[PROBLEM DESCRIPTION] Could you print every line from the first one of the records below through the line containing "The width and height of the screenshot is (517, 2576).", with both included and nothing else?

[Saved data entries]
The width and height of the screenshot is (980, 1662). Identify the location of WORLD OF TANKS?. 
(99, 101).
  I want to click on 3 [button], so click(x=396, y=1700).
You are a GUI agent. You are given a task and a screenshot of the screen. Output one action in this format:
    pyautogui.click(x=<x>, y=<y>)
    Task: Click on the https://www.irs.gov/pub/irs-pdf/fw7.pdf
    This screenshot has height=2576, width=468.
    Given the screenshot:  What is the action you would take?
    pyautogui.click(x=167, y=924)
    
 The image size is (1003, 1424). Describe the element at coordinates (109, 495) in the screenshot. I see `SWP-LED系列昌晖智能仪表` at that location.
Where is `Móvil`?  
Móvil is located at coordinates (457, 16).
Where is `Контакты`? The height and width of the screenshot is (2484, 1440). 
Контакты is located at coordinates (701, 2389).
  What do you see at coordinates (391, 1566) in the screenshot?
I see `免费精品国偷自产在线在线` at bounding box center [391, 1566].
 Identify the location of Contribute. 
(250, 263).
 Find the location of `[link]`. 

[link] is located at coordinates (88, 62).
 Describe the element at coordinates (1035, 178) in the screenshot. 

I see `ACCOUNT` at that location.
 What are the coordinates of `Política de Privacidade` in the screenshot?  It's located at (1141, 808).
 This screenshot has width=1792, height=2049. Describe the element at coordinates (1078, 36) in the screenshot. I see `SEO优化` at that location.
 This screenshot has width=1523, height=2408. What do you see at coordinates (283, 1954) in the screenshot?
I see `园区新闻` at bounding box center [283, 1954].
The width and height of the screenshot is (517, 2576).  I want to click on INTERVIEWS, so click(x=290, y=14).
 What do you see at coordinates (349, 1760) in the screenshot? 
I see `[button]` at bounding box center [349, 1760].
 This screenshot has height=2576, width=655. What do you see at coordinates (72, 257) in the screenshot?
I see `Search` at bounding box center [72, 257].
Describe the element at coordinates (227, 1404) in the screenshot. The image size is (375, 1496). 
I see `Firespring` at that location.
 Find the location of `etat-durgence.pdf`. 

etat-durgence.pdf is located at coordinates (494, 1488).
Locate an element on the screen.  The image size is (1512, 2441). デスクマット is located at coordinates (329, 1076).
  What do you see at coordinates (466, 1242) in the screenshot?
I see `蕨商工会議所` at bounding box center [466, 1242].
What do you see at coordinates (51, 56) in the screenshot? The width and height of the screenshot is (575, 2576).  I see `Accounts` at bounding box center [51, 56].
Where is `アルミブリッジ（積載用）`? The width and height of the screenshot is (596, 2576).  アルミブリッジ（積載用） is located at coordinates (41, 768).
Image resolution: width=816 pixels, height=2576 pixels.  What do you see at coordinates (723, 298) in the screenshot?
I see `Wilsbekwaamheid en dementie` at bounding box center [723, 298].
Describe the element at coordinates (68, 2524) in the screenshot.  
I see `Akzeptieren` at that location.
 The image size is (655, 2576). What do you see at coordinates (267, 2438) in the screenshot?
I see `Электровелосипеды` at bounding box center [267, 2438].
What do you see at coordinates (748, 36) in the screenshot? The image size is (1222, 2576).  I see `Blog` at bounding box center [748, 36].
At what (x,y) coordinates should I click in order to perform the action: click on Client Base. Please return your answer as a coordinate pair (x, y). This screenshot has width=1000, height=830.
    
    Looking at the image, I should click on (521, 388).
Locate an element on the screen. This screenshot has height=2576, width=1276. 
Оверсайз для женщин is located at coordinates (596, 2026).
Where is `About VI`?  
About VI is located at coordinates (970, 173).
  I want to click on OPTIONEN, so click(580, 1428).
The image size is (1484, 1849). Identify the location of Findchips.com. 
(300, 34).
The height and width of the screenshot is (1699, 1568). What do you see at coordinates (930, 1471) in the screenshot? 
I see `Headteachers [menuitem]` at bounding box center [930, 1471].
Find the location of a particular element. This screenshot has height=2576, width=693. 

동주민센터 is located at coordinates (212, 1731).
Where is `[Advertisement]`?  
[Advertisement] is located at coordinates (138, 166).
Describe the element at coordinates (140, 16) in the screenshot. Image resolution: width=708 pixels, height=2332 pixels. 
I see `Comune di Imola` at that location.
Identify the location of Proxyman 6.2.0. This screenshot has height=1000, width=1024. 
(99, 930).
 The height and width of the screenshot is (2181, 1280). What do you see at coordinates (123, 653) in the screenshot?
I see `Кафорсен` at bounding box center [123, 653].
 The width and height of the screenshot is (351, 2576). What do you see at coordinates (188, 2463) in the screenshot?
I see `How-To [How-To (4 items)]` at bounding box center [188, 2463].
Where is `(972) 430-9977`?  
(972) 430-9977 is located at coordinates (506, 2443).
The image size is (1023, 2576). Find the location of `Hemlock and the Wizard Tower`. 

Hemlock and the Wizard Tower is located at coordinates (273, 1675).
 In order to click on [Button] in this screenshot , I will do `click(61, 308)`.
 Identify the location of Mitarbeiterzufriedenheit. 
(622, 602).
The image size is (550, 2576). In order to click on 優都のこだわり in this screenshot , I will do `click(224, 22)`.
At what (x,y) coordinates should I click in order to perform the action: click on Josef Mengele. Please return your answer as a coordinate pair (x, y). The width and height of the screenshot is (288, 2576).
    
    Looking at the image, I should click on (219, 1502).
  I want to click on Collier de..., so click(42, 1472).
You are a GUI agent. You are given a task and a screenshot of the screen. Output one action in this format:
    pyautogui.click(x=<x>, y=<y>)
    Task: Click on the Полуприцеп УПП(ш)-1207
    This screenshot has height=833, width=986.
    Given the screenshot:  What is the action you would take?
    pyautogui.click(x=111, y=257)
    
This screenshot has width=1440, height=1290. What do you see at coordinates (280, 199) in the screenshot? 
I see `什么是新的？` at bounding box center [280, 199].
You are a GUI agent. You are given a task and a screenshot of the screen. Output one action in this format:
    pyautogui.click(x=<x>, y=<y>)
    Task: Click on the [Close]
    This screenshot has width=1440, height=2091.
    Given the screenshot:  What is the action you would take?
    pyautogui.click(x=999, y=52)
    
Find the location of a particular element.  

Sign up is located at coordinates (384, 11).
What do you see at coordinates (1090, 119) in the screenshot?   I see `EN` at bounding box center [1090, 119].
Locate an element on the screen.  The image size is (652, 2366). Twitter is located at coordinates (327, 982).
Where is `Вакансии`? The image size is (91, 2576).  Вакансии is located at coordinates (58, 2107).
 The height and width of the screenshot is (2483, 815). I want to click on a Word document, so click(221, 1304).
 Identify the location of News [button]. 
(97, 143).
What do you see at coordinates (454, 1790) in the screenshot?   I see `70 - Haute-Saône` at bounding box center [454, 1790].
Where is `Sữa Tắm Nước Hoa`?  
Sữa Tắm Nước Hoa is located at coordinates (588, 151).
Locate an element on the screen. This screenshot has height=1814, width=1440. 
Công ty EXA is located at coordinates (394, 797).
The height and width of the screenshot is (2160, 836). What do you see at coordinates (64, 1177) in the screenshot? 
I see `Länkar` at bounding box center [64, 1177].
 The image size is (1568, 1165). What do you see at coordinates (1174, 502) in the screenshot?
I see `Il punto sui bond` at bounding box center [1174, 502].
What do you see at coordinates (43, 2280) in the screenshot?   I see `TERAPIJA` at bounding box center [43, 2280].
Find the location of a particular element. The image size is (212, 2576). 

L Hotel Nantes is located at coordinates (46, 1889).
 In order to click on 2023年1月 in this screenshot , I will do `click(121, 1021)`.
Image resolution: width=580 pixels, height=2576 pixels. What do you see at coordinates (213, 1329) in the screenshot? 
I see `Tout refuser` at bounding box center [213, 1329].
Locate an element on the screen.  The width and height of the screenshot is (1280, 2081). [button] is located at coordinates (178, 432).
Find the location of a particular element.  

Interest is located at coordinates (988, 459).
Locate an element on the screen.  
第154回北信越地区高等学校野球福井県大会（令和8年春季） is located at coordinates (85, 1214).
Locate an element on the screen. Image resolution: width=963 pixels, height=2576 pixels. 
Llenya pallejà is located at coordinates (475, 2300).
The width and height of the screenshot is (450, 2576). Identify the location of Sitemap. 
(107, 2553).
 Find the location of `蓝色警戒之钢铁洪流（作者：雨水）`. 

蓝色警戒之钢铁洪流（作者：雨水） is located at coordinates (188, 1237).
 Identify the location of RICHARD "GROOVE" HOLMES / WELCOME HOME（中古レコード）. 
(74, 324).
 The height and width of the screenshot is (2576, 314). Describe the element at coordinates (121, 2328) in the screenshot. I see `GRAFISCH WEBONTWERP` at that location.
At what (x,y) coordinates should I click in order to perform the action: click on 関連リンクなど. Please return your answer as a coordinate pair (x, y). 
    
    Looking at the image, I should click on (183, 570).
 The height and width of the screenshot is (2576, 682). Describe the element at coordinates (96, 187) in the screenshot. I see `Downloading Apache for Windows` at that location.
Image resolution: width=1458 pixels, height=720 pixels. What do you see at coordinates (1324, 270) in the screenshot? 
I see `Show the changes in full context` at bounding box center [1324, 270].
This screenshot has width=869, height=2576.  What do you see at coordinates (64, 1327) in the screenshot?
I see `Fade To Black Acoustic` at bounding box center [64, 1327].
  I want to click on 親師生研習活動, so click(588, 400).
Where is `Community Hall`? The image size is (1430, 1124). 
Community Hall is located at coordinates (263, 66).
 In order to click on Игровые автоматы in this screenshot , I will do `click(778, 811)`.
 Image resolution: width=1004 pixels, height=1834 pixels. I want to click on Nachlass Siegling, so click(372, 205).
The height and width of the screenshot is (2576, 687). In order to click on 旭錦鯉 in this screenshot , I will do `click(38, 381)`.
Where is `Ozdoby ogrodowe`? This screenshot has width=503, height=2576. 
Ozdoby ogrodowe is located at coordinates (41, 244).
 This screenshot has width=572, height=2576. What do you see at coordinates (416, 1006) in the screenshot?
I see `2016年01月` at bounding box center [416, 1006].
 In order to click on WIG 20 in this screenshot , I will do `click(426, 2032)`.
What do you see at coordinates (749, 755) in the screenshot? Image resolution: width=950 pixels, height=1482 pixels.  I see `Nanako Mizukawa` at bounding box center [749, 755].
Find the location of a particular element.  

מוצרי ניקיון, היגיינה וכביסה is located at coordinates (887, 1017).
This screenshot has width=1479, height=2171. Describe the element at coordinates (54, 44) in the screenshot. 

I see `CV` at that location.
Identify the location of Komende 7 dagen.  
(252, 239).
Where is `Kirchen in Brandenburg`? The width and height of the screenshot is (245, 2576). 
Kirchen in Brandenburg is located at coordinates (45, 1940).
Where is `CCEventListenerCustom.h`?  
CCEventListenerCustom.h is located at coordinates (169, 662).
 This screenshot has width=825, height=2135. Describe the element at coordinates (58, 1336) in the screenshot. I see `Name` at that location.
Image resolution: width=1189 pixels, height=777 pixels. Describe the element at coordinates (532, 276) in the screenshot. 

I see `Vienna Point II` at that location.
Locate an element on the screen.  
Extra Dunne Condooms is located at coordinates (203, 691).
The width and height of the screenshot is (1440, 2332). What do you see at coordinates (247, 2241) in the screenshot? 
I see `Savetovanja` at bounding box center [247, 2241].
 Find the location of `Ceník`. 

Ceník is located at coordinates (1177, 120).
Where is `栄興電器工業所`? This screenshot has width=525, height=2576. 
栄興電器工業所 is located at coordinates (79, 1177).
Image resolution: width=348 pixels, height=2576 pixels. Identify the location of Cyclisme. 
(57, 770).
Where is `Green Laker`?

[RESULT]
The width and height of the screenshot is (980, 1662). Identify the location of WORLD OF TANKS?. 
(99, 101).
  I want to click on 3 [button], so click(x=396, y=1700).
You are a GUI agent. You are given a task and a screenshot of the screen. Output one action in this format:
    pyautogui.click(x=<x>, y=<y>)
    Task: Click on the https://www.irs.gov/pub/irs-pdf/fw7.pdf
    This screenshot has height=2576, width=468.
    Given the screenshot:  What is the action you would take?
    pyautogui.click(x=167, y=924)
    
 The image size is (1003, 1424). Describe the element at coordinates (109, 495) in the screenshot. I see `SWP-LED系列昌晖智能仪表` at that location.
Where is `Móvil`?  
Móvil is located at coordinates (457, 16).
Where is `Контакты`? The height and width of the screenshot is (2484, 1440). 
Контакты is located at coordinates (701, 2389).
  What do you see at coordinates (391, 1566) in the screenshot?
I see `免费精品国偷自产在线在线` at bounding box center [391, 1566].
 Identify the location of Contribute. 
(250, 263).
 Find the location of `[link]`. 

[link] is located at coordinates (88, 62).
 Describe the element at coordinates (1035, 178) in the screenshot. 

I see `ACCOUNT` at that location.
 What are the coordinates of `Política de Privacidade` in the screenshot?  It's located at (1141, 808).
 This screenshot has width=1792, height=2049. Describe the element at coordinates (1078, 36) in the screenshot. I see `SEO优化` at that location.
 This screenshot has width=1523, height=2408. What do you see at coordinates (283, 1954) in the screenshot?
I see `园区新闻` at bounding box center [283, 1954].
The width and height of the screenshot is (517, 2576).  I want to click on INTERVIEWS, so click(x=290, y=14).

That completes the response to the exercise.